The chief operating officer at one international bank said It was considering relocating its industry teams to Singapore on a full-time basis.
But there’s a hitch. With a small population of 5.6m, Singapore is keen to ensure that its banking jobs are offered to locals. This year it announced new minimum salaries and a “points-based” system for approving employment passes, Singapore’s visa for higher-earning professionals. The new rules require incoming finance professionals to earn at least S$5,500 ($4,050) a month. That’s less of an issue for Hong Kong bankers, but it reflects Singaporean authorities' desire for any job to be advertised to locals first.
The head of investment banking at one western firm said: “It’s getting increasingly difficult to hire foreigners in Singapore. It’s got to be a senior person with a specific skill set otherwise you can find someone in Singapore with those qualifications.

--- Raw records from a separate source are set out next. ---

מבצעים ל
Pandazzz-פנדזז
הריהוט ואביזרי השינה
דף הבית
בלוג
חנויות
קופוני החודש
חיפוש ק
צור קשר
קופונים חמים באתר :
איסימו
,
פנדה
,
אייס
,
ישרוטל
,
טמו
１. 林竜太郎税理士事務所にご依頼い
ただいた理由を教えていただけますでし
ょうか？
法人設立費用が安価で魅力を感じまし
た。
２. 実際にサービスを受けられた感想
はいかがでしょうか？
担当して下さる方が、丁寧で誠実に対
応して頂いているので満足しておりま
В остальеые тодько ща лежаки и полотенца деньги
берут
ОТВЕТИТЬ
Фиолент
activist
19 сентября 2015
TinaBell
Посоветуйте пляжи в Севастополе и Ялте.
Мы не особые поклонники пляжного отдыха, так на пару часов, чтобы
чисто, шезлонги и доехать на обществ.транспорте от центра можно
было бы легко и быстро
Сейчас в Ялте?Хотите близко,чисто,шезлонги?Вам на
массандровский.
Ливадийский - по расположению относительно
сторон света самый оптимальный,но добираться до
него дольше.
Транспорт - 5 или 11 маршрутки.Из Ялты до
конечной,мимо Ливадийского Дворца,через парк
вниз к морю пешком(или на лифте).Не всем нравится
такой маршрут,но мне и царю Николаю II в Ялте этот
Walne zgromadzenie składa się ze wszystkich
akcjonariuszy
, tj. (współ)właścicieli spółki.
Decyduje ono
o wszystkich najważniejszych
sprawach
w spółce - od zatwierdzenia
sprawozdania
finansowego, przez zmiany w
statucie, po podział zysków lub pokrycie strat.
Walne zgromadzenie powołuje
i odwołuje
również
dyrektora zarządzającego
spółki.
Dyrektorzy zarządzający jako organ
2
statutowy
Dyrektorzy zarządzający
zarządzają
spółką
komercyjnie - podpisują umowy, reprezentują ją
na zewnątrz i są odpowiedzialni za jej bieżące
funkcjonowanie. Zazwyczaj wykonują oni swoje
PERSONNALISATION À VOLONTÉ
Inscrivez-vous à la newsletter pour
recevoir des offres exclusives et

Thee are indications, too, that Singapore bankers find incomers slightly annoying. Eric Tan, a retired banker in Singapore, told the Financial Times recently that any teams relocating from Hong Kong should consider replacing expat staff with Singaporeans within two years. “We go into the workplace and find we are a minority,” complained Tan, a former HSBC employee. “The indigenous Singaporeans, the core Singaporeans, must benefit because this is their country. We must look after the core group.”
Singapore may look attractive as a short-term option for expats desperate to escape Hong Kong’s zero-Covid policy, but it is not the open economy that many would hope. Nor is it a great market from a revenue perspective. “There is not the deal-flow in South East Asia to justify a permanent move to Singapore. I’ve gone from taking 30 flights a year to zero, but I still need to be in China,” said one M&A banker.

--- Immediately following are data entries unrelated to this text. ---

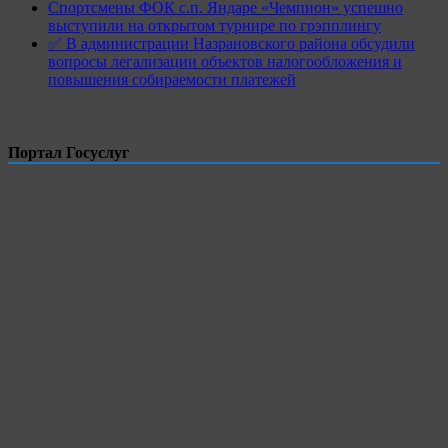
Спортсмены ФОК с.п. Яндаре «Чемпион» успешно
выступили на открытом турнире по грэпплингу
✅ В администрации Назрановского района обсудили
вопросы легализации объектов налогообложения и
повышения собираемости платежей
Портал Госуслуг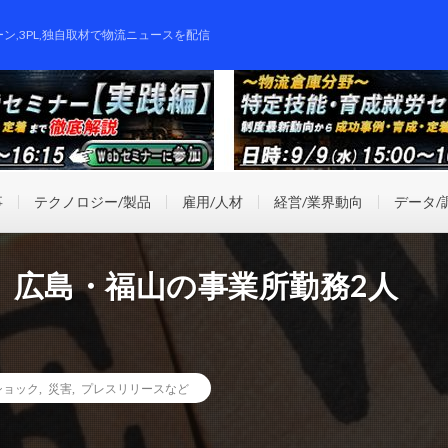
ーン,3PL,独自取材で物流ニュースを配信
事
テクノロジー/製品
雇用/人材
経営/業界動向
データ/
、広島・福山の事業所勤務2人
ショック
,
災害
,
プレスリリースなど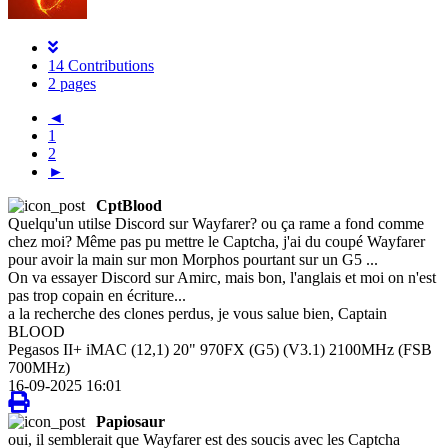
14 Contributions
2 pages
◄
1
2
►
CptBlood
Quelqu'un utilse Discord sur Wayfarer? ou ça rame a fond comme
chez moi? Même pas pu mettre le Captcha, j'ai du coupé Wayfarer
pour avoir la main sur mon Morphos pourtant sur un G5 ...
On va essayer Discord sur Amirc, mais bon, l'anglais et moi on n'est
pas trop copain en écriture...
a la recherche des clones perdus, je vous salue bien, Captain
BLOOD
Pegasos II+ iMAC (12,1) 20" 970FX (G5) (V3.1) 2100MHz (FSB
700MHz)
16-09-2025 16:01
Papiosaur
oui, il semblerait que Wayfarer est des soucis avec les Captcha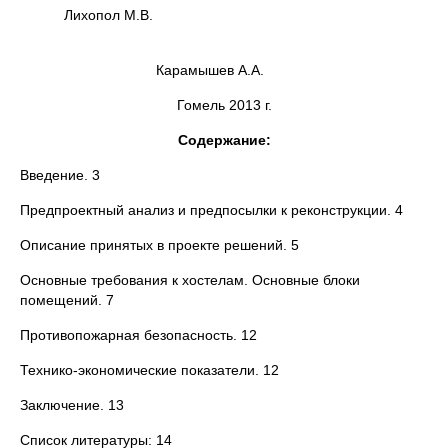
Лихопол М.В.
Карамышев А.А.
Гомель 2013 г.
Содержание:
Введение. 3
Предпроектный анализ и предпосылки к реконструкции. 4
Описание принятых в проекте решений. 5
Основные требования к хостелам. Основные блоки
помещений. 7
Противопожарная безопасность. 12
Технико-экономические показатели. 12
Заключение. 13
Список литературы: 14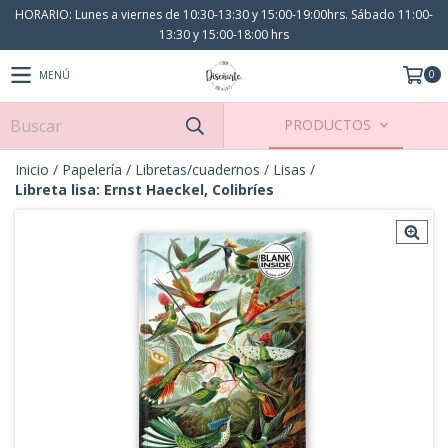
HORARIO: Lunes a viernes de 10:30-13:30 y 15:00-19:00hrs. Sábado 11:00-
13:30 y 15:00-18:00 hrs
0
MENÚ
PRODUCTOS
Inicio
/
Papelería
/
Libretas/cuadernos
/
Lisas
/
Libreta lisa: Ernst Haeckel, Colibríes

Bankers based in Hong Kong believe the Covid situation will ease, but fret about its longer-term attractiveness, given Carrie Lam’s decision to step down as CEO of Hong Kong when her term ends on July 1. Her likely successor is John Lee, a former police officer who has been handpicked by the Chinese Communist party.

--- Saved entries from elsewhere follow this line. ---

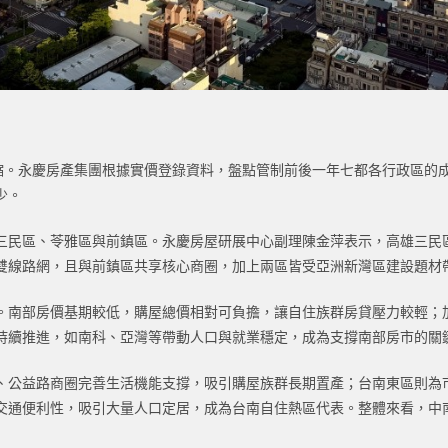
量縮。永慶房產集團根據實價登錄資料，盤點管制前後一年七都各行政區的
少。
三民區、苓雅區與前鎮區。永慶房屋研展中心副理陳金萍表示，高雄三民
雙線路網，且與前鎮區共享核心商圈，加上兩區皆受亞洲新灣區建設題材
。南部房價基期較低，購屋總價相對可負擔，讓自住族群房貸壓力較輕；
持續推進，如南科、亞灣等帶動人口與就業穩定，成為支撐南部房市的關
、公益路商圈完善生活機能支撐，吸引購屋族群長期置產；台南東區則為
交通便利性，吸引大量人口定居，成為台南自住熱區代表。整體來看，中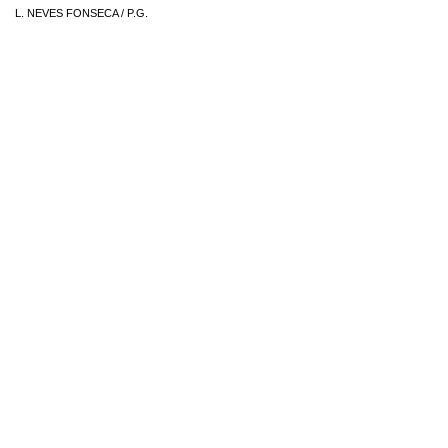
L. NEVES FONSECA
/
P.G.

Another Hong Kong-based banker said he's looking to relocate until Hong Kong lifts its restrictions, but is worried the strict lockdown in Shanghai is the sign of tougher measures to come. People are prevented from leaving their houses, even to exercise pets. “Dogs are having to do their business inside. You can imagine what that’s like in a 600 square foot apartment,” said the banker. “What’s worrying a lot of people coming back to Hong Kong is that Carrie Lam and presumably John Lee are refusing to rule out a nationwide lockdown.”